A MAGISTRATE from East Lancashire convicted of a £360,000 mortgage fraud has walked free from court.

Judge Christopher Cornwall said he was satisfied that Shanaz Hussain had acted ‘wholly uncharacteristically’, during a bitter divorce, when she forged her husband’s signature on several key documents.

The JP and mother-of-four Hussain, from Haslingden, is a former co-director of the Lincoln Group of Companies and said to be a pillar of the community.

But she was convicted after a Preston Crown Court trial of submitting a host of forged documents to secure the transfer of her matrimonial home, 163c Manchester Road in Burnley, from her former husband Mazhar.

Passing sentence Judge Christopher Cornwall said: “Having achieved so much you find yourself having fallen to the ground from a great height.”

But the judge ruled that the failure of her 20-year marriage, and an ‘acrimonious divorce’ was the explanation for her behaviour.

And he said that the public interest would not be served by sending Hussain, who is no longer a magistrate, directly to prison.

Hussain, 39, who was found guilty of seven fraud offences, was given a 12-month prison sentence, suspended for two years. She must also complete 300 hours community service.

Peter Birkett QC, defending, said that his client had been advised, by her solicitors, that in all likelihood she would be awarded the house in any divorce settlement.

But Hussain, who had initially told the Lancashire Telegraph she planned to appeal her conviction, now accepted she had acted dishonestly in committing forgery, the court heard.

Mr Birkett told the court that the loss her reputation and the publicity surrounding the case served as a ‘huge punishment’ for Hussain.

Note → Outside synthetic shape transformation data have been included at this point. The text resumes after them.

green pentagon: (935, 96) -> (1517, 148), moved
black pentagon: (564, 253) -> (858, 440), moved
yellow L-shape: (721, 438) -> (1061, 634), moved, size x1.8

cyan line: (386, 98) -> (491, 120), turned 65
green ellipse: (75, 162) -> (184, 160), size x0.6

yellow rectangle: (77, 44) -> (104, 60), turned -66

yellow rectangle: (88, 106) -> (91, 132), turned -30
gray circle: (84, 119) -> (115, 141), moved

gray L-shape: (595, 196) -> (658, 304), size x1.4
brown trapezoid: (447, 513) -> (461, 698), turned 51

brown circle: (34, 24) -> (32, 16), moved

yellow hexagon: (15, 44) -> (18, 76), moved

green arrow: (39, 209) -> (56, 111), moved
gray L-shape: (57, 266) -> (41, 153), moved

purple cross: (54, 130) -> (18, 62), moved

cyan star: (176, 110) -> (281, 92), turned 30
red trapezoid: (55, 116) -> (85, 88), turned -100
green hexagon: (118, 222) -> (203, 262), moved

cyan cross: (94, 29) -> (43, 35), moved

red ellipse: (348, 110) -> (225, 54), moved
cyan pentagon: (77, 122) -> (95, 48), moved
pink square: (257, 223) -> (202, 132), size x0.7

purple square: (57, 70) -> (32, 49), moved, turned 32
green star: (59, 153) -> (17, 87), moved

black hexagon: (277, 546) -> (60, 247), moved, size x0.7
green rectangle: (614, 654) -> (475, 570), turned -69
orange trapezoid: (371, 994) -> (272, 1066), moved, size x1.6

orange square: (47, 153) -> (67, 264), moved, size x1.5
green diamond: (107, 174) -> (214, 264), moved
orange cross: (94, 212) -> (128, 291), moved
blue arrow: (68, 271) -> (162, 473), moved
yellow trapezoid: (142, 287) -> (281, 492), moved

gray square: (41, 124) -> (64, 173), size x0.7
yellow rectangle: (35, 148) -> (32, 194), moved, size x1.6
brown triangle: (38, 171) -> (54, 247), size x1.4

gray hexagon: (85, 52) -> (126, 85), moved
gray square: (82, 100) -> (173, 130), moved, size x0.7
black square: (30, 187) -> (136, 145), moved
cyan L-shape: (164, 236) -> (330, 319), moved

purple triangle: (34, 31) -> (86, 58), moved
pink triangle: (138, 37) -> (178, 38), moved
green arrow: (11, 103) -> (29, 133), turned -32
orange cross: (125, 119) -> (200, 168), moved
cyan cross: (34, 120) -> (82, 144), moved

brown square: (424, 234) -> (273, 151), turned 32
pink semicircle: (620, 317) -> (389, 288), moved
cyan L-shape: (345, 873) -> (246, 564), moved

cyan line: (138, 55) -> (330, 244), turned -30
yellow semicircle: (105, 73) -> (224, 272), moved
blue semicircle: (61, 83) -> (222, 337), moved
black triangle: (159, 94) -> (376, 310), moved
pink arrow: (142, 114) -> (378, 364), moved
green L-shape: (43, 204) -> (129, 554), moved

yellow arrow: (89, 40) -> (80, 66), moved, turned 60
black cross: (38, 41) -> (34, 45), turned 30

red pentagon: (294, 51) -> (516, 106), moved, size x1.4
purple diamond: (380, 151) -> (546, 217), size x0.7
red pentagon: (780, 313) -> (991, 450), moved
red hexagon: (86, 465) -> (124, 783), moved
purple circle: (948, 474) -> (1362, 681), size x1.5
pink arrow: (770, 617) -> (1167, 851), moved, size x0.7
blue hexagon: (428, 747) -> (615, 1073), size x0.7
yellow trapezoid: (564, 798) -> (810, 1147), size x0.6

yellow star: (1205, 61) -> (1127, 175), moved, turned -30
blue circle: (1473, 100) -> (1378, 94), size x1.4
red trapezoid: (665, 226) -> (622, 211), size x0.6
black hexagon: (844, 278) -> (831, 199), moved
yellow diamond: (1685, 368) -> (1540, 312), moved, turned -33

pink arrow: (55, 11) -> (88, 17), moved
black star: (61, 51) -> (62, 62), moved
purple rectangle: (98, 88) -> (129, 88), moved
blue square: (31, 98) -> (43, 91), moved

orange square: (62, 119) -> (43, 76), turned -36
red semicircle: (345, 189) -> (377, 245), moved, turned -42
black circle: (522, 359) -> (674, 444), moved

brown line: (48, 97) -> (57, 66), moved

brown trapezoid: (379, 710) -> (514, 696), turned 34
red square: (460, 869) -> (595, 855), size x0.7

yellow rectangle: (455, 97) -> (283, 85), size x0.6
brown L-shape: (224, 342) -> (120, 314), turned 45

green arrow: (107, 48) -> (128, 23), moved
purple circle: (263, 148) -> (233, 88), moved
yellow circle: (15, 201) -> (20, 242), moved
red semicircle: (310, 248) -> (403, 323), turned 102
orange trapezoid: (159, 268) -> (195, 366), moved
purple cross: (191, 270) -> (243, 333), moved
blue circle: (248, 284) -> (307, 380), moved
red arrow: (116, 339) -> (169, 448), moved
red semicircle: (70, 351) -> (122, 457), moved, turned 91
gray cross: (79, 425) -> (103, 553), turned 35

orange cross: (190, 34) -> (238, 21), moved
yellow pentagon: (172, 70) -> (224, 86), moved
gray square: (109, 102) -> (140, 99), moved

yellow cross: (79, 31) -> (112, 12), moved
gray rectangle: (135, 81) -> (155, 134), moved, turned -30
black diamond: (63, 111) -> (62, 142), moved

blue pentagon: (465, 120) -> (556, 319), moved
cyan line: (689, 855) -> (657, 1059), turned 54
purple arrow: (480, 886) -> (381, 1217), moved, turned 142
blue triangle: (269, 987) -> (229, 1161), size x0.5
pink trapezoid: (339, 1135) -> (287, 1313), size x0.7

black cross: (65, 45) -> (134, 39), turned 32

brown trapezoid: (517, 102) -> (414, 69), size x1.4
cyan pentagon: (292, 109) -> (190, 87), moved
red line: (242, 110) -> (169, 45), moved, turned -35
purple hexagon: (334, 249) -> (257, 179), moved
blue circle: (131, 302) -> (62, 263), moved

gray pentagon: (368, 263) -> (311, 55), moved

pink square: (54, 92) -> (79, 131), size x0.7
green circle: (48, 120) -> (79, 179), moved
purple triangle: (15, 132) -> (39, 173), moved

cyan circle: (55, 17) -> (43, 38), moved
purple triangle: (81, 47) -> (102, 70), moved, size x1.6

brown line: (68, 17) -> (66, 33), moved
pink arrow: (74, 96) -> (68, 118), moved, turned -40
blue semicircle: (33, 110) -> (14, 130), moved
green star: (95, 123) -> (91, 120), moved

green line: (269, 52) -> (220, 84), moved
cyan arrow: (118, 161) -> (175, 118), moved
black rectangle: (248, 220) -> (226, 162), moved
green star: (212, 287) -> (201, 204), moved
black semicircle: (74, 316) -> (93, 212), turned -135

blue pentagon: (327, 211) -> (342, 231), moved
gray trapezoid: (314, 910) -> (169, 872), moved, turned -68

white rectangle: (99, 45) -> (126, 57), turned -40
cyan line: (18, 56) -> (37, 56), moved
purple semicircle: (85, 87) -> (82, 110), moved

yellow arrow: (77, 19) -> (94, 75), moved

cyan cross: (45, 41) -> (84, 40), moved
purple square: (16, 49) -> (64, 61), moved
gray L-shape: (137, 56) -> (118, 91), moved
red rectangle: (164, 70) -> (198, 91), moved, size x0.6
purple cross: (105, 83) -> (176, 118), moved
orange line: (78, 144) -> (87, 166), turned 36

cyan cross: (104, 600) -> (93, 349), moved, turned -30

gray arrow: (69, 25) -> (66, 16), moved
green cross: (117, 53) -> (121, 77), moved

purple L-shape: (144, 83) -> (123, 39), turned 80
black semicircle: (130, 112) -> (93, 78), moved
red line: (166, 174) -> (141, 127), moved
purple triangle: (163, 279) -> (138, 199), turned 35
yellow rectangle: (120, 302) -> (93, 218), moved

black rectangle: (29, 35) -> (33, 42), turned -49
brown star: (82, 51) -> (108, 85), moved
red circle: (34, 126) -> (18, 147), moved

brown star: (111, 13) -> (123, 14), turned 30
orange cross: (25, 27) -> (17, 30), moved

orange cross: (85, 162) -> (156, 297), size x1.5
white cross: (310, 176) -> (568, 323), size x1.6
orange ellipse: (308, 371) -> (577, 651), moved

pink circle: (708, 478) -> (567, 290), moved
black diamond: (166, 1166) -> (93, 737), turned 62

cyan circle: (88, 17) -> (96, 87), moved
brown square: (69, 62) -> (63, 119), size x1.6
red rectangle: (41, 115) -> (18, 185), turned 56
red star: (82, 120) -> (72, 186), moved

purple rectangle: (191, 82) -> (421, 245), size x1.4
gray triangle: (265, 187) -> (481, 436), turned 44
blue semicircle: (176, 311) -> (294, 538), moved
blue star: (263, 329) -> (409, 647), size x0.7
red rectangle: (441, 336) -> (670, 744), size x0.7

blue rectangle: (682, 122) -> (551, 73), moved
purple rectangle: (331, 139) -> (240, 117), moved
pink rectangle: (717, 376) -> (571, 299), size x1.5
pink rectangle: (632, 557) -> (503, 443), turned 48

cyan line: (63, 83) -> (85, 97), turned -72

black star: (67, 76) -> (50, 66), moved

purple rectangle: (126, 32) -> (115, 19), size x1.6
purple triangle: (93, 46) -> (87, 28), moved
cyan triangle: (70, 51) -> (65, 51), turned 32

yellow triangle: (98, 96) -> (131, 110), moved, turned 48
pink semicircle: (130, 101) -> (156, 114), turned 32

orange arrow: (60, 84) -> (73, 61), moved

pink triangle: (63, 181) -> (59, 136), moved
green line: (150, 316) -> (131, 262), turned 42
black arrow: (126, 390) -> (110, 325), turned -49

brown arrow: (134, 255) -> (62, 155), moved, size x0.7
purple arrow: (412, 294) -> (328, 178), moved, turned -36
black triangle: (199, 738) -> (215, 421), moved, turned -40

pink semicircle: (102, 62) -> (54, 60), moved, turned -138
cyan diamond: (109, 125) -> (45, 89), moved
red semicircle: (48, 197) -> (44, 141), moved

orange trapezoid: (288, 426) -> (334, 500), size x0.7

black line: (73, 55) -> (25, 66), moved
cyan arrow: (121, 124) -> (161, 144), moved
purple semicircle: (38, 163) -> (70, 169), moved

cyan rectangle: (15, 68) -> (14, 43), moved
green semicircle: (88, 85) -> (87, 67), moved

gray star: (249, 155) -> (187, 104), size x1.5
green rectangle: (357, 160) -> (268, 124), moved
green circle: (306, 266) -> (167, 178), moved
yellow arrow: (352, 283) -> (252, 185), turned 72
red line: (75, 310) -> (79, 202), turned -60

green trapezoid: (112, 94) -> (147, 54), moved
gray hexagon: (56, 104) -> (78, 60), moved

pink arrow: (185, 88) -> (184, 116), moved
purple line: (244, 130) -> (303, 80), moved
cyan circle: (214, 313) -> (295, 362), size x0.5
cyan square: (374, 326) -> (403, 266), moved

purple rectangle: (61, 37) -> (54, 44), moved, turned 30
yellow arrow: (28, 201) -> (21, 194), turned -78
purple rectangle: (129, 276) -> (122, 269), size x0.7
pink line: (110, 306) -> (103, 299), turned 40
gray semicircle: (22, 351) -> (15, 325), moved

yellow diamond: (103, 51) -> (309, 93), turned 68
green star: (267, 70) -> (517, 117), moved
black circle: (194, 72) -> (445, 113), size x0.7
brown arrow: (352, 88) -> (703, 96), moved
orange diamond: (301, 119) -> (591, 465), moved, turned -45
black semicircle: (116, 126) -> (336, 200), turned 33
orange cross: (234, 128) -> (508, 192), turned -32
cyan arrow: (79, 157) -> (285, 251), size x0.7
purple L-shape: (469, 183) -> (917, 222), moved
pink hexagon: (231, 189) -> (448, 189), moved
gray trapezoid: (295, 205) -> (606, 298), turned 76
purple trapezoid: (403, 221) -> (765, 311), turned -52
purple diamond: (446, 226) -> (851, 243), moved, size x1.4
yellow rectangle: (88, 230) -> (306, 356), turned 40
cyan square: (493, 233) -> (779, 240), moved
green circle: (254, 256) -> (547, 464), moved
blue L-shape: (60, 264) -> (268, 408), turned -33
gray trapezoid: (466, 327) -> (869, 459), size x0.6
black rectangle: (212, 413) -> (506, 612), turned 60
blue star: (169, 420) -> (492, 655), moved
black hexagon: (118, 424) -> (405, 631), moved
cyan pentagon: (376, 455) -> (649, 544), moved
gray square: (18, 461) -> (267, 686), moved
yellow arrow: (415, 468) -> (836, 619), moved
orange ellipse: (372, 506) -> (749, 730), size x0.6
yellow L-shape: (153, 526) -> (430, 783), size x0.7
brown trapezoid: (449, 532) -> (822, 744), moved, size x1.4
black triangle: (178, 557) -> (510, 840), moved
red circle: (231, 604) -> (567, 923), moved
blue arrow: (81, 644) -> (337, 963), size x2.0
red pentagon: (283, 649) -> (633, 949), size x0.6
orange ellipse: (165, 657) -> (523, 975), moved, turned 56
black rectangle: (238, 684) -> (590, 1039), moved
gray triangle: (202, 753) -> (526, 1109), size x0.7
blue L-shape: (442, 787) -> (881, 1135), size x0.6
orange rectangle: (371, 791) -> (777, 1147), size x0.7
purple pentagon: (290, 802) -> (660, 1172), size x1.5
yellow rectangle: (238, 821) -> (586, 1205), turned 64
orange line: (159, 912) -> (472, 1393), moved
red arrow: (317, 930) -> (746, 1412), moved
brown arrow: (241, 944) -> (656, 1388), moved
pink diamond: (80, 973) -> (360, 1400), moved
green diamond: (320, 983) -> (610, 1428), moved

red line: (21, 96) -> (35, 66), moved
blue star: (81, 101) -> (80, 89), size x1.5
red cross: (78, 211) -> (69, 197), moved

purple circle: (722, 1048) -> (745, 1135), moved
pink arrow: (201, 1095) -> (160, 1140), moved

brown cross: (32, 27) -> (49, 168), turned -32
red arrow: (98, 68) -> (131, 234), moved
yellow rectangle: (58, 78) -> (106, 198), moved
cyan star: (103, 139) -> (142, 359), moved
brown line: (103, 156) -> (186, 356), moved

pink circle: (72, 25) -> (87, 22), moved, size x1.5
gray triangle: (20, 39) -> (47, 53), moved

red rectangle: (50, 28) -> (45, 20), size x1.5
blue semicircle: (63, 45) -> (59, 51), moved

A jury was told that not only did Hussain forge her former husband’s signatures on a financial declaration and Land Registry documents but she had also falsely signed the name of a Blackburn solicitor as a witness.

Last night the Office for Judicial Complaints confirmed that Hussain, who served on the Burnley, Pendle and Rossendale bench for six years, was no longer a magistrate.